103. Which of the following surgical procedures involves removal of a body organ?
a. Colostomy c. Mammoplasty
b. Laparotomy d. Cholecystectomy
104. Which of the following patients scheduled for surgery has the greatest risk
factor for the surgical complication?
a. Mark, a 29-year-old, male athletic client scheduled for intramedullary nailing due
to fracture of the right tibia.
b. Zyra Belle, a 72-year-old female client diagnosed with diabetes for 20
years now, will be scheduled for total abdominal hysterectomy and
bilateral salphingo-oophorectomy.
c. Tin, a 10-year-old, with gangrenous type of appendicitis scheduled for
emergency appendectomy.
d. Mac Calvin, a 45-year-old patient with BMI of 26, is scheduled for heart
transplantation.
105. A patient is scheduled for INCISIONAL BIOPSY in the left breast to determine
if the nodule is malignant or benign. When the patient asks the nurse, what is the
procedure all about, the nurse would be correct when she states
a. “The breast with nodule will be numbed first and a large needle attached to a
syringe will be inserted to suck out the nodule.”

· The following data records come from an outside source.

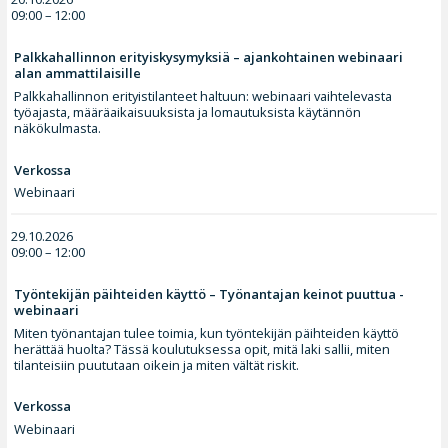
09:00 – 12:00
Palkkahallinnon erityiskysymyksiä – ajankohtainen webinaari
alan ammattilaisille
Palkkahallinnon erityistilanteet haltuun: webinaari vaihtelevasta
työajasta, määräaikaisuuksista ja lomautuksista käytännön
näkökulmasta.
Verkossa
Webinaari
29.10.2026
09:00 – 12:00
Työntekijän päihteiden käyttö – Työnantajan keinot puuttua -
webinaari
Miten työnantajan tulee toimia, kun työntekijän päihteiden käyttö
herättää huolta? Tässä koulutuksessa opit, mitä laki sallii, miten
tilanteisiin puututaan oikein ja miten vältät riskit.
Verkossa
Webinaari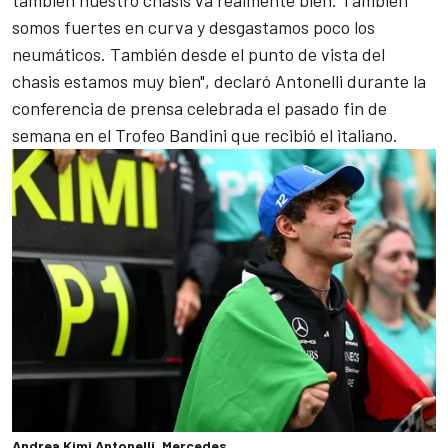
también nuestro chasis va realmente bien. También
somos fuertes en curva y desgastamos poco los
neumáticos. También desde el punto de vista del
chasis estamos muy bien", declaró Antonelli durante la
conferencia de prensa celebrada el pasado fin de
semana en el Trofeo Bandini que recibió el italiano.
Andrea Kimi Antonelli, Mercedes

b. “The surgeon will make a big incision in your breast to open it up to reveal the
nodule. The surgeon will then remove this once visible.”
c. “The surgeon will make a small incision in your breast and nodule will be
cut away.”
d. “An endoscope will be inserted into your breast and forceps will pass through it
to grasp the nodule.”
107. The perioperative nurse’s primary responsibility for the care of the patient
undergoing surgery is
a. developing an individualized plan of nursing care for the patient.

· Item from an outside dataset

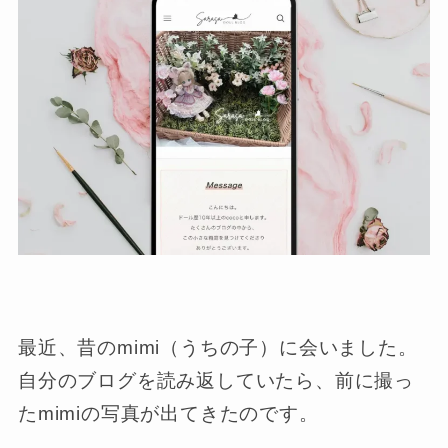
最近、昔のmimi（うちの子）に会いました。
自分のブログを読み返していたら、前に撮っ
たmimiの写真が出てきたのです。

b. carrying out specific tasks related to surgical policies and procedures.
c. ensuring that the patient has been assessed for safe administration of
anesthesia.
d. performing a preoperative history and physical assessment to identify patient
needs.
109. A patient who is scheduled for a hysterectomy report using gingko biloba to
improve her memory. Which of the following questions is the most important for
the perioperative nurse to ask the patient?
a. “How long have you used gingko biloba?”
b. “How have you been able to tell if this herb is effective?”
c. “Have you been taking this herb during the last seal weeks?”
d. “Have you experienced any side effects of taking this herbal product?”
111. The nurse’s role in informed consent for surgery may include
a. obtaining the patient’s signature on the consent form.
b. explaining the risks and consequences of the proposed surgery.
c. informing the patient of the prognosis if the surgical procedure is refused.
d. identifying whether the patient has sufficient understanding about the
procedure he is about to undergo.
112. The nursing measure that should be performed last in the morning of surgery
is to
a. ask patient to void in the bathroom.
b. administer pre-anesthetic medications.
c. check the chart for signed consent form.
d. lock up the patient’s jewelry and money.
SITUATION: Irina, a 25 y/o patient was admitted at The Medical City – Iloilo with
chief complaints of right iliac pain accompanied by nausea, vomiting, chills and
fever. She was diagnosed of having acute appendicitis. She was scheduled for a
stat appendectomy under spinal anesthesia.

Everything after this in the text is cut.